Start of Input for this task

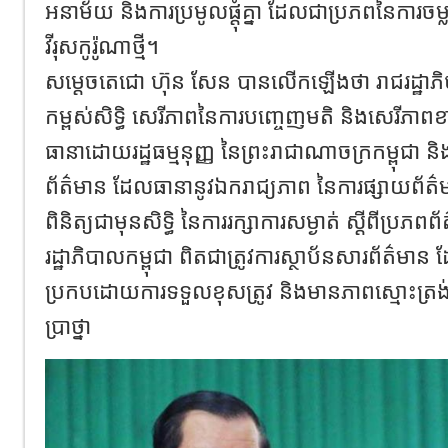
អនាម័យ និង​ការប្រមូល​ផ្តុំគ្នា ដែលជា​ប្រភព​នៃ​ការច
វីរុស​កូ​រ៉ូ​ណា​ថ្មី​។​
​សម្ដេច​តេ​ជោ ហ៊ុន សែន បាន​លើកឡើងថា រាជរដ្ឋាភិបា
កម្ពស់​សិទ្ធិ សេរីភាព​នៃ​ការបញ្ចេញមតិ និង​សេរីភាព​ខ
ធានា​ដោយ​រដ្ឋធម្មនុញ្ញ នៃ​ព្រះរាជាណាចក្រ​កម្ពុជា និង​
ព័ត៌មាន ដែល​ធានា​នូវ​ឯករាជ្យភាព នៃ​ការផ្សាយ​ព័ត៌ម
ពិនិត្យ​ជាមុន​សិទ្ធិ នៃ​ការរក្សា​ការសម្ងាត់ ស្ដីពី​ប្រភពព
រដ្ឋាភិបាល​កម្ពុជា ពិតជា​ត្រូវការ​ស្ថាប័ន​សារព័ត៌
ប្រកបដោយ​ការទទួលខុសត្រូវ និង​មាន​ភាពស្មោះត្រង់​ច
ប្រាថ្នា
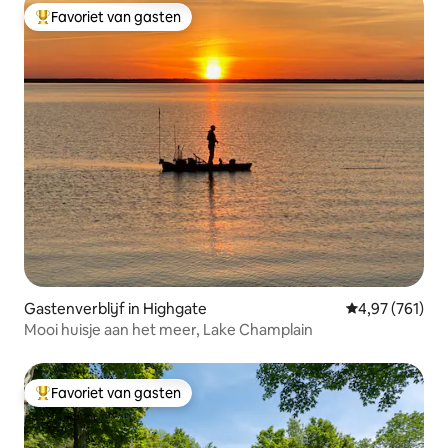
Favoriet van gasten
Topfavoriet van gasten
Gastenverblijf in Highgate
Gemiddelde beo
4,97 (761)
Mooi huisje aan het meer, Lake Champlain
Favoriet van gasten
Topfavoriet van gasten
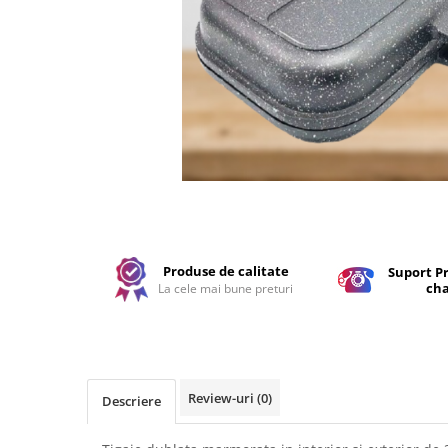
Produse de calitate
Suport Pr
cha
La cele mai bune preturi
Review-uri
(0)
Descriere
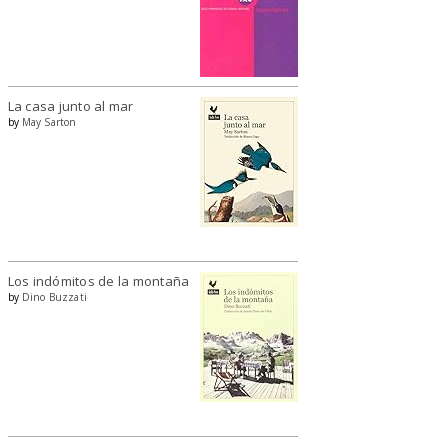
La casa junto al mar
by
May Sarton
Los indómitos de la montaña
by
Dino Buzzati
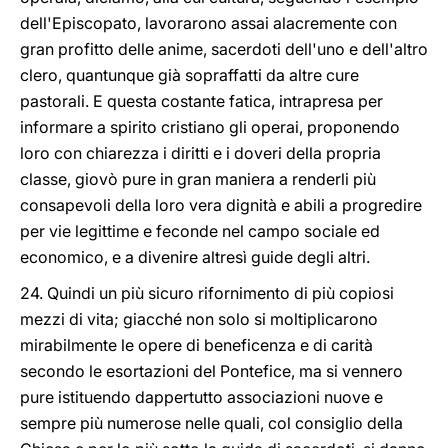
dell'Episcopato, lavorarono assai alacremente con
gran profitto delle anime, sacerdoti dell'uno e dell'altro
clero, quantunque già sopraffatti da altre cure
pastorali. E questa costante fatica, intrapresa per
informare a spirito cristiano gli operai, proponendo
loro con chiarezza i diritti e i doveri della propria
classe, giovò pure in gran maniera a renderli più
consapevoli della loro vera dignità e abili a progredire
per vie legittime e feconde nel campo sociale ed
economico, e a divenire altresì guide degli altri.
24. Quindi un più sicuro rifornimento di più copiosi
mezzi di vita; giacché non solo si moltiplicarono
mirabilmente le opere di beneficenza e di carità
secondo le esortazioni del Pontefice, ma si vennero
pure istituendo dappertutto associazioni nuove e
sempre più numerose nelle quali, col consiglio della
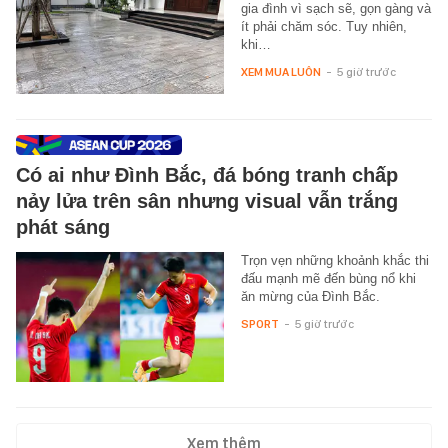
gia đình vì sạch sẽ, gọn gàng và
ít phải chăm sóc. Tuy nhiên,
khi…
XEM MUA LUÔN
-
5 giờ trước
Có ai như Đình Bắc, đá bóng tranh chấp
nảy lửa trên sân nhưng visual vẫn trắng
phát sáng
Trọn vẹn những khoảnh khắc thi
đấu mạnh mẽ đến bùng nổ khi
ăn mừng của Đình Bắc.
SPORT
-
5 giờ trước
Xem thêm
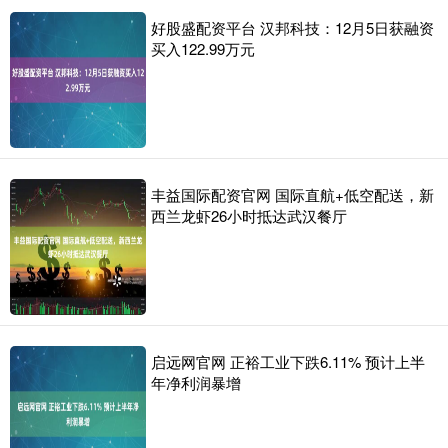
好股盛配资平台 汉邦科技：12月5日获融资
买入122.99万元
丰益国际配资官网 国际直航+低空配送，新
西兰龙虾26小时抵达武汉餐厅
启远网官网 正裕工业下跌6.11% 预计上半
年净利润暴增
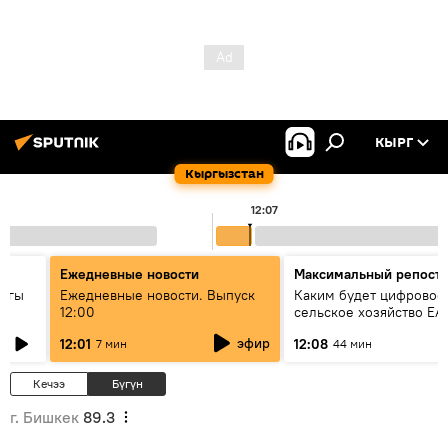
КЫРГ
Кыргызстан
12:07
Ежедневные новости
Максимальный репост
дагы
Ежедневные новости. Выпуск
Каким будет цифровое
12:00
сельское хозяйство ЕА
ызмат
эфир
12:01
12:08
7 мин
44 мин
Кечээ
Бүгүн
г. Бишкек
89.3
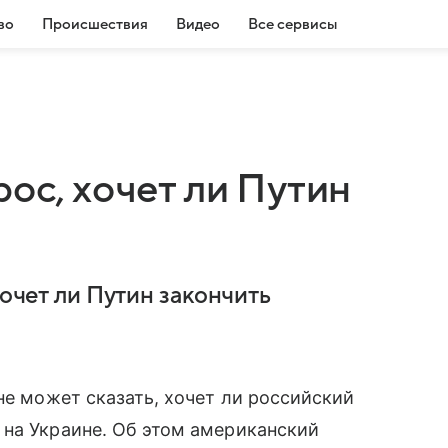
во
Происшествия
Видео
Все сервисы
рос, хочет ли Путин
хочет ли Путин закончить
не может сказать, хочет ли российский
 на Украине. Об этом американский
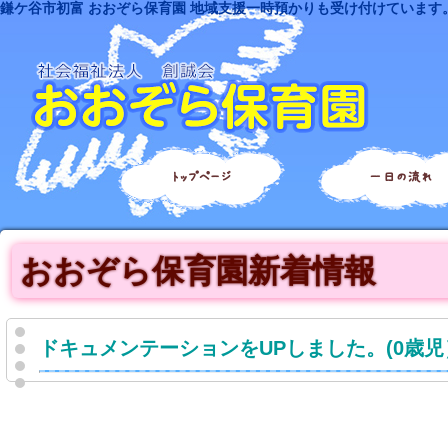
鎌ケ谷市初富 おおぞら保育園 地域支援一時預かりも受け付けています
トップページ
一日の流れ
おおぞら保育園新着情報
ドキュメンテーションをUPしました。(0歳児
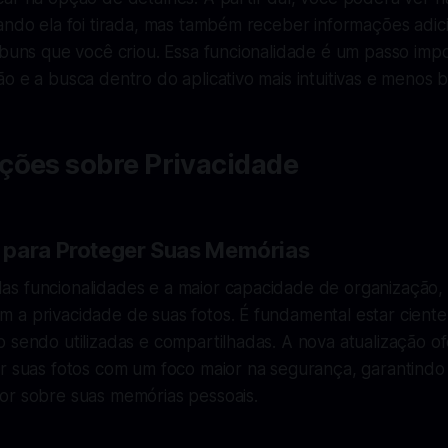
ando ela foi tirada, mas também receber informações adic
lbuns que você criou. Essa funcionalidade é um passo imp
o e a busca dentro do aplicativo mais intuitivas e menos b
ções sobre Privacidade
 para Proteger Suas Memórias
s funcionalidades e a maior capacidade de organização, 
 a privacidade de suas fotos. É fundamental estar cient
o sendo utilizadas e compartilhadas. A nova atualização 
ar suas fotos com um foco maior na segurança, garantind
or sobre suas memórias pessoais.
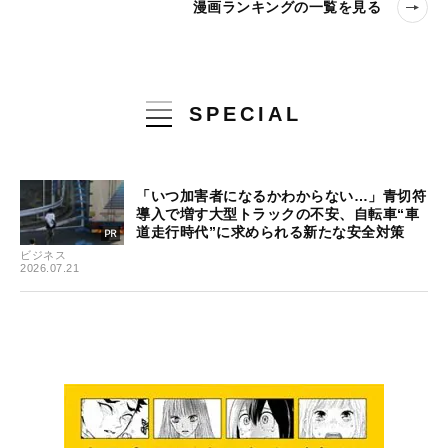
漫画ランキングの一覧を見る
SPECIAL
「いつ加害者になるかわからない…」青切符
導入で増す大型トラックの不安、自転車“車
道走行時代”に求められる新たな安全対策
ビジネス
2026.07.21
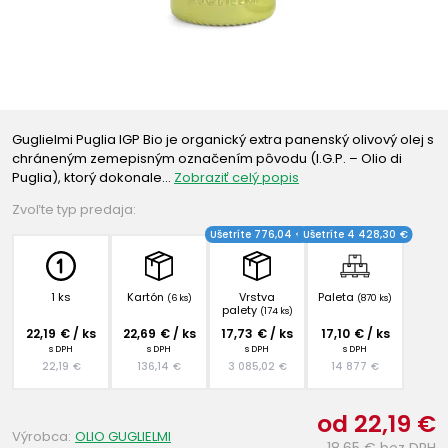
Guglielmi Puglia IGP Bio je organický extra panenský olivový olej s
chráneným zemepisným označením pôvodu (I.G.P. – Olio di
Puglia), ktorý dokonale…
Zobraziť celý popis
Zvoľte typ predaja:
Ušetríte 776,04 €
Ušetríte 4 428,30 €
1 ks
Kartón
Vrstva
Paleta
(6 ks)
(870 ks)
palety
(174 ks)
22,19 € / ks
22,69 € / ks
17,73 € / ks
17,10 € / ks
s DPH
s DPH
s DPH
s DPH
22,19 €
136,14 €
3 085,02 €
14 877 €
od 22,19 €
Výrobca:
OLIO GUGLIELMI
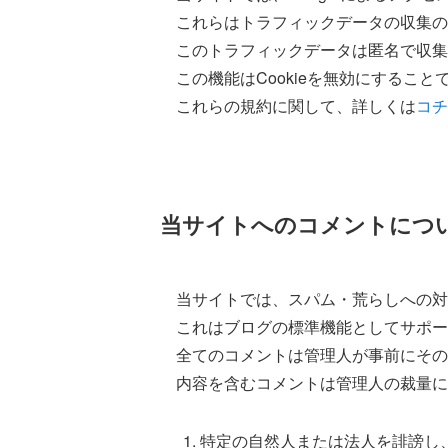
これらはトラフィックデータの収集のた
このトラフィックデータは匿名で収集
この機能はCookieを無効にする
これらの規約に関して、詳しくは
コチ
当サイトへのコメントにつ
当サイトでは、スパム・荒らしへの対
これはブログの標準機能としてサポー
全てのコメントは管理人が事前にその
内容を含むコメントは管理人の裁量に
特定の自然人または法人を誹謗し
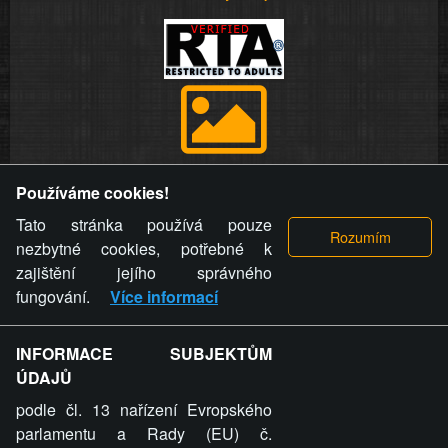
Provozovatel stránky si vyhrazuje právo odstranit fotografie,
Používáme cookies!
videa a komentáře. Osoba, které se toto opatření provozovatele
stránky týče, ani osoba, která umístila fotografii nebo video na
Tato stránka používá pouze
stránku, nemůže z důvodu odstranění fotografie, videa nebo
nezbytné cookies, potřebné k
komentáře pro výše uvedenou okolnost uplatnit vůči
zajištění jejího správného
provozovateli stránky žádný nárok na náhradu škody nebo
fungování.
Více informací
nemajetkové újmy.
INFORMACE SUBJEKTŮM
ZVRÁCENÝ.CZ - Svět není zvrácenej. To jen
ÚDAJŮ
ty lidi...
podle čl. 13 nařízení Evropského
parlamentu a Rady (EU) č.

End of Input for this task

■ Work item ■
In your copy, the listing above should appear word for word, with no images.

■ Result below ■
អនាម័យ និង​ការប្រមូល​ផ្តុំគ្នា ដែលជា​ប្រភព​នៃ​ការច
វីរុស​កូ​រ៉ូ​ណា​ថ្មី​។​
​សម្ដេច​តេ​ជោ ហ៊ុន សែន បាន​លើកឡើងថា រាជរដ្ឋាភិបា
កម្ពស់​សិទ្ធិ សេរីភាព​នៃ​ការបញ្ចេញមតិ និង​សេរីភាព​ខ
ធានា​ដោយ​រដ្ឋធម្មនុញ្ញ នៃ​ព្រះរាជាណាចក្រ​កម្ពុជា និង​
ព័ត៌មាន ដែល​ធានា​នូវ​ឯករាជ្យភាព នៃ​ការផ្សាយ​ព័ត៌ម
ពិនិត្យ​ជាមុន​សិទ្ធិ នៃ​ការរក្សា​ការសម្ងាត់ ស្ដីពី​ប្រភពព
រដ្ឋាភិបាល​កម្ពុជា ពិតជា​ត្រូវការ​ស្ថាប័ន​សារព័ត៌
ប្រកបដោយ​ការទទួលខុសត្រូវ និង​មាន​ភាពស្មោះត្រង់​ច
ប្រាថ្នា
Favoriet van gasten
Topfavoriet van gasten
Gastenverblijf in Highgate
Gemiddelde beo
4,97 (761)
Mooi huisje aan het meer, Lake Champlain
Favoriet van gasten
Topfavoriet van gasten
Produse de calitate
Suport Pr
cha
La cele mai bune preturi
Review-uri
(0)
Descriere
La casa junto al mar
by
May Sarton
Los indómitos de la montaña
by
Dino Buzzati
dell'Episcopato, lavorarono assai alacremente con
gran profitto delle anime, sacerdoti dell'uno e dell'altro
clero, quantunque già sopraffatti da altre cure
pastorali. E questa costante fatica, intrapresa per
informare a spirito cristiano gli operai, proponendo
loro con chiarezza i diritti e i doveri della propria
classe, giovò pure in gran maniera a renderli più
consapevoli della loro vera dignità e abili a progredire
per vie legittime e feconde nel campo sociale ed
economico, e a divenire altresì guide degli altri.
24. Quindi un più sicuro rifornimento di più copiosi
mezzi di vita; giacché non solo si moltiplicarono
mirabilmente le opere di beneficenza e di carità
secondo le esortazioni del Pontefice, ma si vennero
pure istituendo dappertutto associazioni nuove e
sempre più numerose nelle quali, col consiglio della
gia đình vì sạch sẽ, gọn gàng và
ít phải chăm sóc. Tuy nhiên,
khi…
XEM MUA LUÔN
-
5 giờ trước
Có ai như Đình Bắc, đá bóng tranh chấp
nảy lửa trên sân nhưng visual vẫn trắng
phát sáng
Trọn vẹn những khoảnh khắc thi
đấu mạnh mẽ đến bùng nổ khi
ăn mừng của Đình Bắc.
SPORT
-
5 giờ trước
Xem thêm
好股盛配资平台 汉邦科技：12月5日获融资
买入122.99万元
丰益国际配资官网 国际直航+低空配送，新
西兰龙虾26小时抵达武汉餐厅
启远网官网 正裕工业下跌6.11% 预计上半
年净利润暴增
КЫРГ
Кыргызстан
12:07
Ежедневные новости
Максимальный репост
дагы
Ежедневные новости. Выпуск
Каким будет цифровое
12:00
сельское хозяйство ЕА
ызмат
эфир
12:01
12:08
7 мин
44 мин
Кечээ
Бүгүн
г. Бишкек
89.3
во
Происшествия
Видео
Все сервисы
рос, хочет ли Путин
хочет ли Путин закончить
не может сказать, хочет ли российский
 на Украине. Об этом американский
鎌ケ谷市初富 おおぞら保育園 地域支援一時預かりも受け付けています
トップページ
一日の流れ
おおぞら保育園新着情報
ドキュメンテーションをUPしました。(0歳児
ando ela foi tirada, mas também receber informações adic
lbuns que você criou. Essa funcionalidade é um passo imp
o e a busca dentro do aplicativo mais intuitivas e menos b
ções sobre Privacidade
 para Proteger Suas Memórias
s funcionalidades e a maior capacidade de organização, 
 a privacidade de suas fotos. É fundamental estar cient
o sendo utilizadas e compartilhadas. A nova atualização 
ar suas fotos com um foco maior na segurança, garantind
or sobre suas memórias pessoais.
漫画ランキングの一覧を見る
SPECIAL
「いつ加害者になるかわからない…」青切符
導入で増す大型トラックの不安、自転車“車
道走行時代”に求められる新たな安全対策
ビジネス
2026.07.21
Guglielmi Puglia IGP Bio je organický extra panenský olivový olej s
chráneným zemepisným označením pôvodu (I.G.P. – Olio di
Puglia), ktorý dokonale…
Zobraziť celý popis
Zvoľte typ predaja:
Ušetríte 776,04 €
Ušetríte 4 428,30 €
1 ks
Kartón
Vrstva
Paleta
(6 ks)
(870 ks)
palety
(174 ks)
22,19 € / ks
22,69 € / ks
17,73 € / ks
17,10 € / ks
s DPH
s DPH
s DPH
s DPH
22,19 €
136,14 €
3 085,02 €
14 877 €
od 22,19 €
Výrobca:
OLIO GUGLIELMI
これらはトラフィックデータの収集のた
このトラフィックデータは匿名で収集
この機能はCookieを無効にする
これらの規約に関して、詳しくは
コチ
当サイトへのコメントにつ
当サイトでは、スパム・荒らしへの対
これはブログの標準機能としてサポー
全てのコメントは管理人が事前にその
内容を含むコメントは管理人の裁量に
特定の自然人または法人を誹謗し
Provozovatel stránky si vyhrazuje právo odstranit fotografie,
Používáme cookies!
videa a komentáře. Osoba, které se toto opatření provozovatele
stránky týče, ani osoba, která umístila fotografii nebo video na
Tato stránka používá pouze
stránku, nemůže z důvodu odstranění fotografie, videa nebo
nezbytné cookies, potřebné k
komentáře pro výše uvedenou okolnost uplatnit vůči
zajištění jejího správného
provozovateli stránky žádný nárok na náhradu škody nebo
fungování.
Více informací
nemajetkové újmy.
INFORMACE SUBJEKTŮM
ZVRÁCENÝ.CZ - Svět není zvrácenej. To jen
ÚDAJŮ
ty lidi...
podle čl. 13 nařízení Evropského
parlamentu a Rady (EU) č.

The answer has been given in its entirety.